De Wet bekostiging financieel toezicht 2019 (Wbft 2019) is op 1 januari 2019 in werking getreden. De wet omvat onder meer de systematiek waarmee de toezichtskosten worden toegerekend aan onder toezicht staande instellingen. Toezichtskosten hebben in dit onderzoek betrekking op de begroting van de AFM en de zbo-begroting van DNB.¹ Artikel 16a van deze wet bepaalt dat binnen vijf jaar na inwerkingtreding de doeltreffendheid en de effecten van de wet dienen te worden geëvalueerd. Dit rapport geeft invulling aan deze bepaling.

De Wbft 2019 beoogt een flexibeler kader te bieden dan haar voorganger, de Wbft 2013. In de huidige bekostigingssystematiek worden de totale toezichtkosten van de AFM en DNB toegerekend aan de verschillende toezichtcategorieën en vervolgens onder individuele instellingen binnen een categorie verdeeld aan de hand van vaste maatstaven met jaarlijks variërende bandbreedtes en tarieven. Het meerjarige kostenkader is een belangrijk onderdeel van de Wbft dat een balans probeert te vinden tussen stabiliteit van de totale toezichtkosten en het bieden van voldoende flexibiliteit aan de toezichthouders in de uitvoering van hun taken. De Wbft 2019 bevat daarnaast twee instrumenten waarmee schommelingen in de heffingen door incidentele kosten kunnen worden opgevangen: de heffingsreserve en de spreiding van het exploitatiesaldo.

De hoofdvraag van het onderzoek luidt als volgt: In hoeverre voldoet de huidige wettelijke bekostigingssystematiek van het financieel toezicht aan de principes van proportionaliteit, stabiliteit en flexibiliteit?
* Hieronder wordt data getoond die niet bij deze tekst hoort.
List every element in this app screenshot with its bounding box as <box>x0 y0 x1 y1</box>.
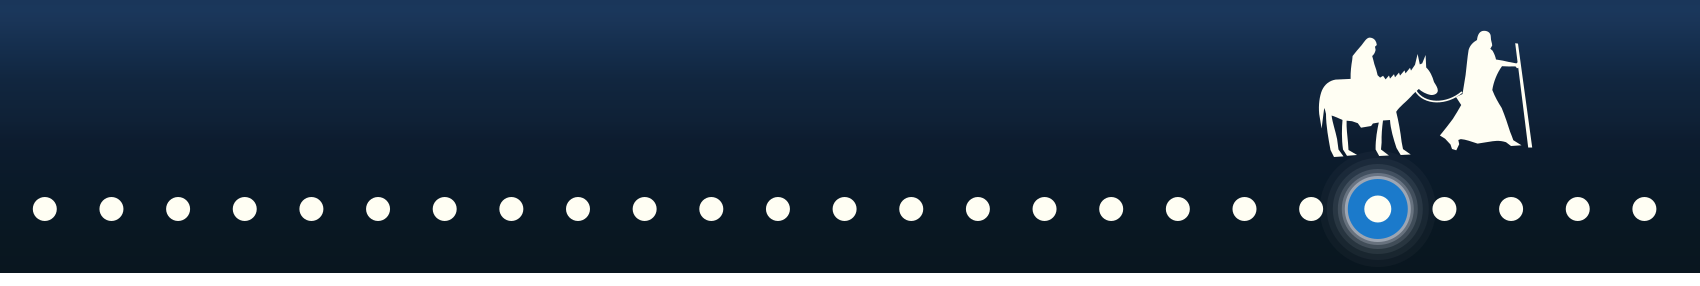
button[interactable]: Chapter 23 <box>1485 183 1537 235</box>
button[interactable]: Chapter 9 <box>552 183 604 235</box>
button[interactable]: Chapter 6 <box>352 183 404 235</box>
button[interactable]: Chapter 17 <box>1085 183 1137 235</box>
button[interactable]: Chapter 13 <box>819 183 871 235</box>
button[interactable]: Chapter 20 <box>1285 183 1337 235</box>
button[interactable]: Chapter 12 <box>752 183 804 235</box>
button[interactable]: Chapter 19 <box>1218 183 1270 235</box>
button[interactable]: Chapter 18 <box>1152 183 1204 235</box>
button[interactable]: Chapter 22 <box>1418 183 1470 235</box>
button[interactable]: Chapter 8 <box>485 183 537 235</box>
button[interactable]: Chapter 25 <box>1618 183 1670 235</box>
button[interactable]: Chapter 7 <box>419 183 471 235</box>
button[interactable]: Chapter 16 <box>1019 183 1071 235</box>
button[interactable]: Chapter 4 <box>219 183 271 235</box>
button[interactable]: Current day <box>1316 147 1440 271</box>
button[interactable]: Chapter 1 <box>19 183 71 235</box>
button[interactable]: Chapter 15 <box>952 183 1004 235</box>
button[interactable]: Chapter 2 <box>86 183 138 235</box>
button[interactable]: Chapter 24 <box>1552 183 1604 235</box>
button[interactable]: Chapter 10 <box>619 183 671 235</box>
button[interactable]: Chapter 3 <box>152 183 204 235</box>
button[interactable]: Chapter 11 <box>685 183 737 235</box>
button[interactable]: Chapter 14 <box>885 183 937 235</box>
button[interactable]: Chapter 5 <box>285 183 337 235</box>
Om de onderzoeksvragen te beantwoorden, hebben we de volgende onderzoeksmethoden ingezet. We hebben de ontwikkeling van de kosten in kaart gebracht op basis van data die de toezichthouder aanlevert en openbare bronnen. We hebben daarnaast deskresearch ingezet om de beleidsreconstructie en beleidstheorie in te vullen. Verder hebben we een serie interviews gehouden en een enquête uitgevoerd. Ook is een internationale vergelijking onderdeel van het onderzoek.

¹           Hieronder vallen dus ook de kosten die DNB maakt voor het DGS en de resolutietaak.